▶ **REQUIRED ACTION**: Within the entries below, please retype exactly the lines starting with the line that has "shopping_cart" and going on through the line that has "vierkantjes en leg", but not the pictures.
### RECORDS FOR THE EXERCISE
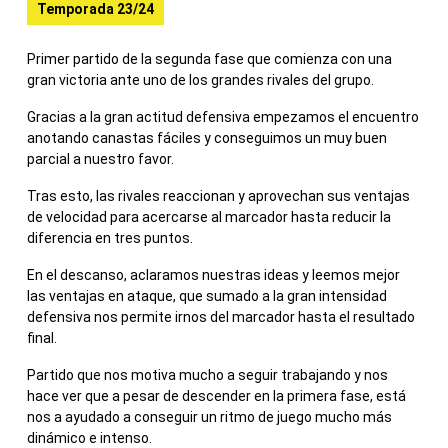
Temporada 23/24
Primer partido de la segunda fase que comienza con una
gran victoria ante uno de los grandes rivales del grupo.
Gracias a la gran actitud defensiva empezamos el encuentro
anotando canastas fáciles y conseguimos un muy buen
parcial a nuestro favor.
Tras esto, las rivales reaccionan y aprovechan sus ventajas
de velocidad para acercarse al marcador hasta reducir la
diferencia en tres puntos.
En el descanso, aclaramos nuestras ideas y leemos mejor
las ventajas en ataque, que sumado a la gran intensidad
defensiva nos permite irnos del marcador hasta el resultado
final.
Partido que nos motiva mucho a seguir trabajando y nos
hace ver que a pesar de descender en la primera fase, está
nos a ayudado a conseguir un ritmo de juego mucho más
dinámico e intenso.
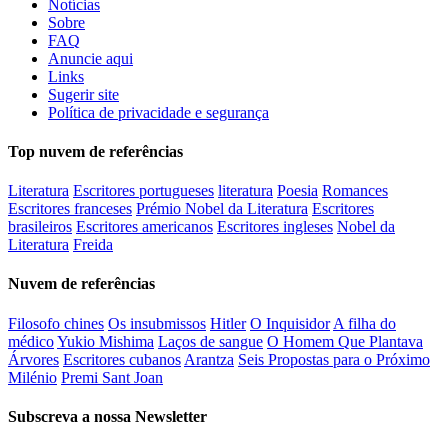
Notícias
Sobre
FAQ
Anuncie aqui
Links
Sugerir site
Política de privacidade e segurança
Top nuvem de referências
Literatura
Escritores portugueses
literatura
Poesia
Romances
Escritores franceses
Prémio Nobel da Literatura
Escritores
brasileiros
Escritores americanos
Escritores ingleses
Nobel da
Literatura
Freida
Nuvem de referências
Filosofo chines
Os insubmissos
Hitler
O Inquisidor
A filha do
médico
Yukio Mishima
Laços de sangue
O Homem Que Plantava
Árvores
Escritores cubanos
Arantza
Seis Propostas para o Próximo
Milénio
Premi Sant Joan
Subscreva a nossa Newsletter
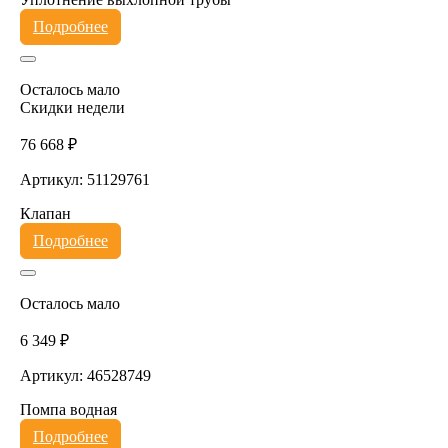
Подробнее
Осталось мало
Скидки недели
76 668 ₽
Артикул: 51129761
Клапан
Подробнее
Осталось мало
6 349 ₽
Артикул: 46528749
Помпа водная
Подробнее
######
### RECORDS FOR THE EXERCISE
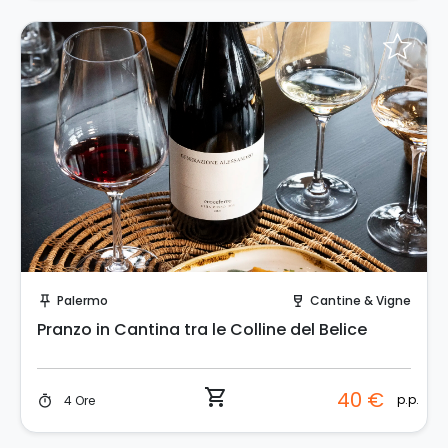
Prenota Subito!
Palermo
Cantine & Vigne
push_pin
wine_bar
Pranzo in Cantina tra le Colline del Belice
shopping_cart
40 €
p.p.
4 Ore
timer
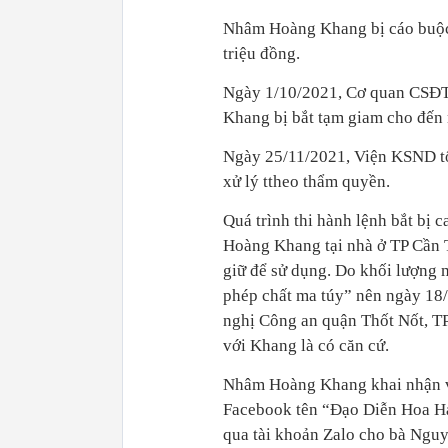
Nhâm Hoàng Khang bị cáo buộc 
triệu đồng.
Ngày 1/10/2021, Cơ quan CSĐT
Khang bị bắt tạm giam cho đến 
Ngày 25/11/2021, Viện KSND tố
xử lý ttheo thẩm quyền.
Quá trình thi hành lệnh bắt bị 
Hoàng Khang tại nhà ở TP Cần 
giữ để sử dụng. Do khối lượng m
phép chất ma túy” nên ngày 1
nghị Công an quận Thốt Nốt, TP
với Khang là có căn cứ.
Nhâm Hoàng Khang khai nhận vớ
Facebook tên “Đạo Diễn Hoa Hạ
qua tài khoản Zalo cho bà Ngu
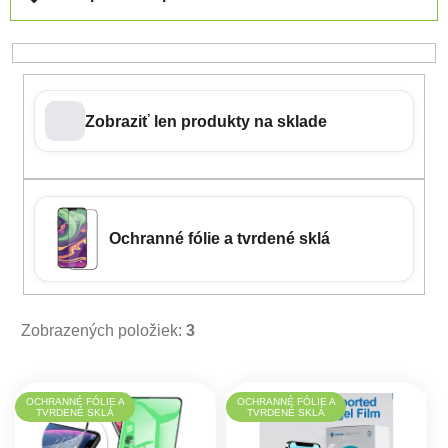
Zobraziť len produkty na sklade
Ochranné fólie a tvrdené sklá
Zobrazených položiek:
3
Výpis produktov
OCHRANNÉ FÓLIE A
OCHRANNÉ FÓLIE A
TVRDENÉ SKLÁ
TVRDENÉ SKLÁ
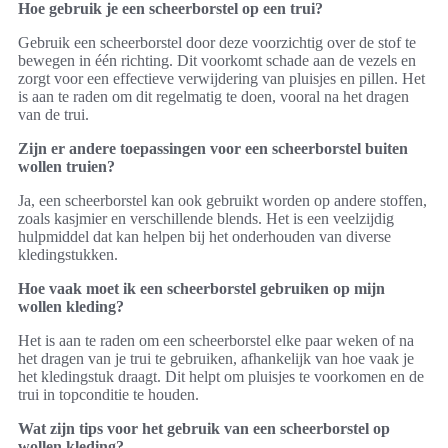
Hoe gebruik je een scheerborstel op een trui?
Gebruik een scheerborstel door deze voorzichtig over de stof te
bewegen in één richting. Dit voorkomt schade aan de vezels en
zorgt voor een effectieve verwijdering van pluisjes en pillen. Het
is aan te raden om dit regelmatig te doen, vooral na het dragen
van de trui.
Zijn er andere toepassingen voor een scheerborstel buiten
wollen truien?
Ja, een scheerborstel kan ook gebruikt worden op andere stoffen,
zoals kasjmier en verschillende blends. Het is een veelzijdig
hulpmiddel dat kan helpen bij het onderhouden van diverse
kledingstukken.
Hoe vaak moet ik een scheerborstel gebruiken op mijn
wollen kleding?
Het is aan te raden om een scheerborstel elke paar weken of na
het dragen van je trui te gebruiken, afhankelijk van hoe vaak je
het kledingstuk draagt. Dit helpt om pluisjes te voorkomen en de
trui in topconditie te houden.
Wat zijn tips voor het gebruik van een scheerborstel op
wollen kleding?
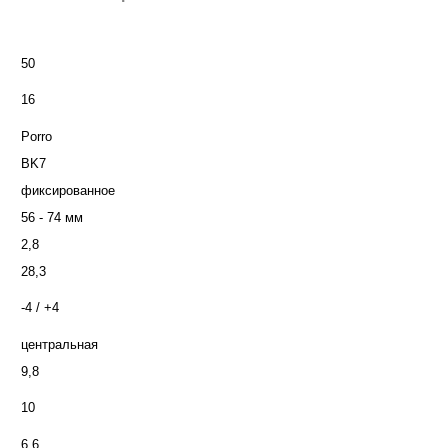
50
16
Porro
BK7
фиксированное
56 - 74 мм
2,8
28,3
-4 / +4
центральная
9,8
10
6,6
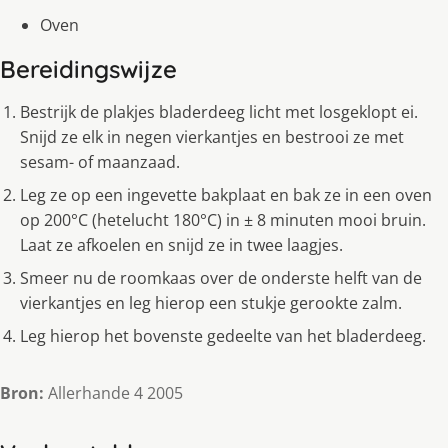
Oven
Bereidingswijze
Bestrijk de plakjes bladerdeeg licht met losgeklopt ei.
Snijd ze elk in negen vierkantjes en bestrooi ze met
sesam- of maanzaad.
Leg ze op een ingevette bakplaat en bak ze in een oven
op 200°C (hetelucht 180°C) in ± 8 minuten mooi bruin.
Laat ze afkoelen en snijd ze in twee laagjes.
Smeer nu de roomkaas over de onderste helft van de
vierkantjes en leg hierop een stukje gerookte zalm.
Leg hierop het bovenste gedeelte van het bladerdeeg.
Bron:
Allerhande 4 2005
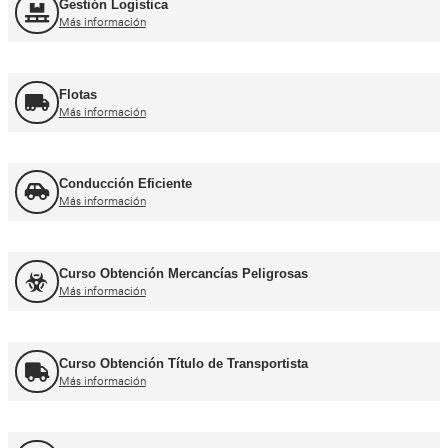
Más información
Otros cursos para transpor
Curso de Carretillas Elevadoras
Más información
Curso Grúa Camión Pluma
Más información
######
### RECORDS FOR THE EXERCISE
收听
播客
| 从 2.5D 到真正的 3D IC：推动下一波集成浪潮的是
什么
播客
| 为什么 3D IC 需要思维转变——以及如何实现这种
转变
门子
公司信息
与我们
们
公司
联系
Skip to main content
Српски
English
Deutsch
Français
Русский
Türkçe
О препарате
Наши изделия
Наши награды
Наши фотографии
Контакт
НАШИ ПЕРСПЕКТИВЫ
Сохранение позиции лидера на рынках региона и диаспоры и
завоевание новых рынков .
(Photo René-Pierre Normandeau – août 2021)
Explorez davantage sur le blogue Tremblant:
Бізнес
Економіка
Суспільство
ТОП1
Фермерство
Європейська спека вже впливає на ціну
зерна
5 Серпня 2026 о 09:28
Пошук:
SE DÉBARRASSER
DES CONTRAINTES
######
▶ **YOUR RESPONSE**:
shopping_cart
40 €
p.p.
4 Ore
timer
Nhâm Hoàng Khang bị cáo buộc 
triệu đồng.
Ngày 1/10/2021, Cơ quan CSĐT
Khang bị bắt tạm giam cho đến 
Ngày 25/11/2021, Viện KSND tố
xử lý ttheo thẩm quyền.
Quá trình thi hành lệnh bắt bị 
Hoàng Khang tại nhà ở TP Cần 
giữ để sử dụng. Do khối lượng m
phép chất ma túy” nên ngày 1
nghị Công an quận Thốt Nốt, TP
với Khang là có căn cứ.
Nhâm Hoàng Khang khai nhận vớ
Facebook tên “Đạo Diễn Hoa Hạ
qua tài khoản Zalo cho bà Ngu
Zobraziť len produkty na sklade
Ochranné fólie a tvrdené sklá
Zobrazených položiek:
3
Výpis produktov
OCHRANNÉ FÓLIE A
OCHRANNÉ FÓLIE A
TVRDENÉ SKLÁ
TVRDENÉ SKLÁ
Hoe gebruik je een scheerborstel op een trui?
Gebruik een scheerborstel door deze voorzichtig over de stof te
bewegen in één richting. Dit voorkomt schade aan de vezels en
zorgt voor een effectieve verwijdering van pluisjes en pillen. Het
is aan te raden om dit regelmatig te doen, vooral na het dragen
van de trui.
Zijn er andere toepassingen voor een scheerborstel buiten
wollen truien?
Ja, een scheerborstel kan ook gebruikt worden op andere stoffen,
zoals kasjmier en verschillende blends. Het is een veelzijdig
hulpmiddel dat kan helpen bij het onderhouden van diverse
kledingstukken.
Hoe vaak moet ik een scheerborstel gebruiken op mijn
wollen kleding?
Het is aan te raden om een scheerborstel elke paar weken of na
het dragen van je trui te gebruiken, afhankelijk van hoe vaak je
het kledingstuk draagt. Dit helpt om pluisjes te voorkomen en de
trui in topconditie te houden.
Wat zijn tips voor het gebruik van een scheerborstel op
wollen kleding?
50
16
Porro
BK7
фиксированное
56 - 74 мм
2,8
28,3
-4 / +4
центральная
9,8
10
6,6
Oven
Bereidingswijze
Bestrijk de plakjes bladerdeeg licht met losgeklopt ei.
Snijd ze elk in negen vierkantjes en bestrooi ze met
sesam- of maanzaad.
Leg ze op een ingevette bakplaat en bak ze in een oven
op 200°C (hetelucht 180°C) in ± 8 minuten mooi bruin.
Laat ze afkoelen en snijd ze in twee laagjes.
Smeer nu de roomkaas over de onderste helft van de
vierkantjes en leg hierop een stukje gerookte zalm.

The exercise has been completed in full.